Wie das NDE-Arbeitsgruppe um Charlotte Martial von der Universität Lüttich aktuell in einem Übersichtsartikel im Nature-Fachjournal „Nature Reviews Neurology“ (DOI: 10.1038/s41582-025-01072-z) berichtet, stütze sich die Studie auf übereinstimmende empirische Erkenntnisse aus den Bereichen Neurobiologie, Psychologie und Evolutionstheorie.
Laut den Forschenden deuten die Ergebnisse darauf hin, dass Faktoren wie Sauerstoffmangel, erhöhter Kohlendioxidgehalt und gestörter Energiehaushalt des Gehirns Reaktionen auslösen können, die zu intensiven Wahrnehmungs- und Emotionserlebnissen führen, wie sie häufig bei Nahtoderfahrungen berichtet werden.
Hintergrund
Als Nahtoderfahrung (Near Death Experiences, NDEs) werden in der Regel Erlebnisse im Angesicht lebensbedrohlicher Situationen (etwa bei Herzstillstand, Schlaganfällen, nach Unfällen, beim Ertrinken oder während riskanter Operationen) bezeichnet, während derer die Betroffenen von einer ganzen Bandbreite an religiösen, spirituellen Erlebnissen (Flug zum Licht), psychisch-physischen Symptomen wie außerkörperlichen Wahrnehmungen bis hin zum Hören und Sehen von (meist spirituellen) Wesenheiten berichten.
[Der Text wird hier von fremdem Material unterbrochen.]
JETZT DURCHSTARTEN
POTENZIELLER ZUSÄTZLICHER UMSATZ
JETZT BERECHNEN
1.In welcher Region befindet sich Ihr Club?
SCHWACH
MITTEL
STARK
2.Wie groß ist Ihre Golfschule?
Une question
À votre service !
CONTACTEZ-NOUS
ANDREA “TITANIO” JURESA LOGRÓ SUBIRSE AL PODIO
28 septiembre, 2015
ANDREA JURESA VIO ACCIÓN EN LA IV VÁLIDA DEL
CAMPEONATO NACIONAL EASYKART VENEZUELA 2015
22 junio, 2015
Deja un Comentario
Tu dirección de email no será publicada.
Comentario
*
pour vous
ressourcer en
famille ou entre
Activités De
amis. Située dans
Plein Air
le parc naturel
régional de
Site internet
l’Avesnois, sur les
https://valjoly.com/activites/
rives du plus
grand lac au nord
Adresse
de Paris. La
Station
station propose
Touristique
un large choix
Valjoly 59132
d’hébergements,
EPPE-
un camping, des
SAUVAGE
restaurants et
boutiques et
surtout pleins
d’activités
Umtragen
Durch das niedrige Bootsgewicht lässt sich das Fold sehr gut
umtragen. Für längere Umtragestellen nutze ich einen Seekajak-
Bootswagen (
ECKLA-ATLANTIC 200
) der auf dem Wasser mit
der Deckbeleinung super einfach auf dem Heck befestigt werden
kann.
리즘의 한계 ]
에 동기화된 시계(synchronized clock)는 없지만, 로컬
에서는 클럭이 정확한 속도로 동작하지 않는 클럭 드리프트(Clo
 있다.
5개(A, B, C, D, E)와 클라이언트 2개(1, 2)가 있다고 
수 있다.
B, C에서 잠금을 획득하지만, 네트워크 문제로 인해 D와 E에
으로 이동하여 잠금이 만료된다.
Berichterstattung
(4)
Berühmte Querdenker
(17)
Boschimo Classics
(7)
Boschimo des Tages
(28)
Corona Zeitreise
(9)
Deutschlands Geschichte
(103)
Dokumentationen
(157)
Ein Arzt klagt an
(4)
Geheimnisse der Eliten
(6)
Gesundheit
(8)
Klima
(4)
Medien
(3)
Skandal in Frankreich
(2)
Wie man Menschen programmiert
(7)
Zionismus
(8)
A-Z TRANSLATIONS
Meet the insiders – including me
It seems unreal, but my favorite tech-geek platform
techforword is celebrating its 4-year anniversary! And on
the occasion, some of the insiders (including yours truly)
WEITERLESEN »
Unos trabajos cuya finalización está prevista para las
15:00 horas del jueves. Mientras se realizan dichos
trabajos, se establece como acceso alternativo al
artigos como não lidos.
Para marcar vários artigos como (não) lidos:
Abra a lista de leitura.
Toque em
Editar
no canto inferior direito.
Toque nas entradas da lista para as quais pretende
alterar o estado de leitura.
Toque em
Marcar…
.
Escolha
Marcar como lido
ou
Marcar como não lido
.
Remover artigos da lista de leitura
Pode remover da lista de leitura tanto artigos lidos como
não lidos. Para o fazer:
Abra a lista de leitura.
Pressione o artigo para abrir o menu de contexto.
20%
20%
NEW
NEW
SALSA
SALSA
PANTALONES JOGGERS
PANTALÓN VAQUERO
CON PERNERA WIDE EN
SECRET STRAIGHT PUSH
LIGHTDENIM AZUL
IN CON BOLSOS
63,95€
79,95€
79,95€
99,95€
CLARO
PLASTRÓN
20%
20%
Konkret bezieht sich die Studie selbst dabei auf:
– Außerkörperliche Erfahrungen, bei denen eine dissoziative Wahrnehmung auftritt, sich vom eigenen physischen Körper zu lösen.
– Verzerrte Zeitwahrnehmung, die den Eindruck vermittelt, dass die Zeit sich verlangsamt, stillsteht oder beschleunigt.
– Ein intensives Gefühl von Ruhe, Frieden und Wohlbefinden.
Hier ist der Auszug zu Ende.